Attempted credentials:
	EnvironmentCredential: EnvironmentCredential authentication unavailable. Environment variables are not fully configured.
Visit https://aka.ms/azsdk/python/identity/environmentcredential/troubleshoot to troubleshoot this issue.
	ManagedIdentityCredential: ManagedIdentityCredential authentication unavailable. The requested identity has not been assigned to this resource. Error: Unexpected response "{'error': 'invalid_request', 'error_description': 'Identity not found'}"
	SharedTokenCacheCredential: SharedTokenCacheCredential authentication unavailable. No accounts were found in the cache.
	AzureCliCredential: Azure CLI not found on path
	AzurePowerShellCredential: PowerShell is not installed
	AzureDeveloperCliCredential: Azure Developer CLI could not be found. Please visit https://aka.ms/azure-dev for installation instructions and then,once installed, authenticate to your Azure account using 'azd auth login'.
To mitigate this issue, please refer to the troubleshooting guidelines here at https://aka.ms/azsdk/python/identity/defaultazurecredential/troubleshoot.

Additional context
For anyone trying to setup Workload Identity with Azure pipelines, this setup with which I managed to perform login on an Azure Devops Task pipeline:

  - task: AzureCLI@2
    displayName: "Generate templates"
    inputs:
      addSpnToEnvironment: true
      azureSubscription: ${{ parameters.sc }}
      scriptType: bash
      scriptLocation: inlineScript
      inlineScript: |
        echo "$idToken" > /shared-data/tokenfile.json
        docker run --rm \
          -v /shared-data/tokenfile.json:/opt/docker/tokenfile.json  \
          -e "AZURE_CLIENT_ID=$servicePrincipalId" \
          -e "AZURE_TENANT_ID=$tenantId" \
          -e "AZURE_FEDERATED_TOKEN_FILE=/opt/docker/tokenfile.json" \
          mytemplategeneratorimage:${{ parameters.generatorVersion }}

and on my mytemplategeneratorimage the following python code.
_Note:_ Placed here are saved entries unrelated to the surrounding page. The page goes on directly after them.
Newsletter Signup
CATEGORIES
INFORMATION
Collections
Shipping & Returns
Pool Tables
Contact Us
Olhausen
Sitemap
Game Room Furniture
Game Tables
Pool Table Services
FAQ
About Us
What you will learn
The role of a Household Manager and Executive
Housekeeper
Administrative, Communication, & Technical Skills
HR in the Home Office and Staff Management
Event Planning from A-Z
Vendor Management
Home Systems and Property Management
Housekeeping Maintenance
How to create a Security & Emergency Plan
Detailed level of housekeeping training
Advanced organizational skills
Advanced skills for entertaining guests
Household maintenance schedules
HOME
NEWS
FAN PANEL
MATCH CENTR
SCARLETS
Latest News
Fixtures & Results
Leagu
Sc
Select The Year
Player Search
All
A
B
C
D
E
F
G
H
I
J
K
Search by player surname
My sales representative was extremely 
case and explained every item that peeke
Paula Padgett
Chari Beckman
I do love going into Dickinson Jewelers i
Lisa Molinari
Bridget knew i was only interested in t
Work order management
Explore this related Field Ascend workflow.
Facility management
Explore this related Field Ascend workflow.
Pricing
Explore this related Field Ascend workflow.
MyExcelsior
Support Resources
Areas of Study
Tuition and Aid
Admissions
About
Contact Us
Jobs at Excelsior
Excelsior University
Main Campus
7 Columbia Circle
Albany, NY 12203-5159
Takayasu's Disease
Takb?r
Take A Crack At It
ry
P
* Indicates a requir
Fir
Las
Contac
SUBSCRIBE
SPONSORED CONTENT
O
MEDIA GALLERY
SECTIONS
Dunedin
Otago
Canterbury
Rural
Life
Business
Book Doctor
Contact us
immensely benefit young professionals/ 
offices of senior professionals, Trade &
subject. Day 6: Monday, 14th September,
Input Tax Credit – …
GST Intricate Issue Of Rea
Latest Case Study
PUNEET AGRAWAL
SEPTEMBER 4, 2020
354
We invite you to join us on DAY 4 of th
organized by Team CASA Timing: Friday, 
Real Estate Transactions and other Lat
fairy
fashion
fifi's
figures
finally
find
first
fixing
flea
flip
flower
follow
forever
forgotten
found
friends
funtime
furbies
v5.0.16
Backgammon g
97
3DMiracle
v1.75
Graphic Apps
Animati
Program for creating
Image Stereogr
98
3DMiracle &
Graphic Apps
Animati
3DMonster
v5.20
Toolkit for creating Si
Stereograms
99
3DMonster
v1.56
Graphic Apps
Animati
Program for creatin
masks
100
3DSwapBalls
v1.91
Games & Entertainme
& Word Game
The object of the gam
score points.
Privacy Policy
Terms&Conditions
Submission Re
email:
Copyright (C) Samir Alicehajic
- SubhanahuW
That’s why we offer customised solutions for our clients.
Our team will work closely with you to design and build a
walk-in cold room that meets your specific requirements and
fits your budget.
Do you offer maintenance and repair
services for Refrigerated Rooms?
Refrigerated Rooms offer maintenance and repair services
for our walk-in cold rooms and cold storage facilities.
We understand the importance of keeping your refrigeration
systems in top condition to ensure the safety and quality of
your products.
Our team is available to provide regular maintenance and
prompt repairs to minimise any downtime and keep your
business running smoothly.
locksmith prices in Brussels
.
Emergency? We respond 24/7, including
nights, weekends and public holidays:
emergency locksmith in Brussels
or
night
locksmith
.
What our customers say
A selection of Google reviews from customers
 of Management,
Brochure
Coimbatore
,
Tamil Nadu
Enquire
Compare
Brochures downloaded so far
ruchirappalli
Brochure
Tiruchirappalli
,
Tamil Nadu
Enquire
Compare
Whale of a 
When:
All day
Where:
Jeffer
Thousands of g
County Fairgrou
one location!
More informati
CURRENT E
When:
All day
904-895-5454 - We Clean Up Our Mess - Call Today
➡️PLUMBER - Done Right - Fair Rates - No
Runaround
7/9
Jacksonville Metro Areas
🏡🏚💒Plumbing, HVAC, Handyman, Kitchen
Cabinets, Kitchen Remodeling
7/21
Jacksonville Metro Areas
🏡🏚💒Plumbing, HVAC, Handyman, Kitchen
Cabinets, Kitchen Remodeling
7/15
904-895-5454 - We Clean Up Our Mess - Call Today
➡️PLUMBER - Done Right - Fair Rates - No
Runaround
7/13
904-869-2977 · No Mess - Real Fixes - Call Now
credential = WorkloadIdentityCredential()

Although it seems they have recently implemented #32143 which would also work (but also is not included in the DefaultAzureCredential helper) but that is not yet released nor the documentation updated

[github-actions]

Thank you for your feedback. Tagging and routing to the team member best able to assist.

[xiangyan99]

Thanks for reaching out.

In order to make WorkloadIdentity in DefaultAzureCredential, please also set the env var AZURE_AUTHORITY_HOST .

[github-actions]

Hi @alsastre. Thank you for opening this issue and giving us the opportunity to assist. We believe that this has been addressed. If you feel that further discussion is needed, please add a comment with the text "/unresolve" to remove the "issue-addressed" label and continue the conversation.

[github-actions]

Hi @alsastre, since you haven’t asked that we /unresolve the issue, we’ll close this out. If you believe further discussion is needed, please add a comment /unresolve to reopen the issue.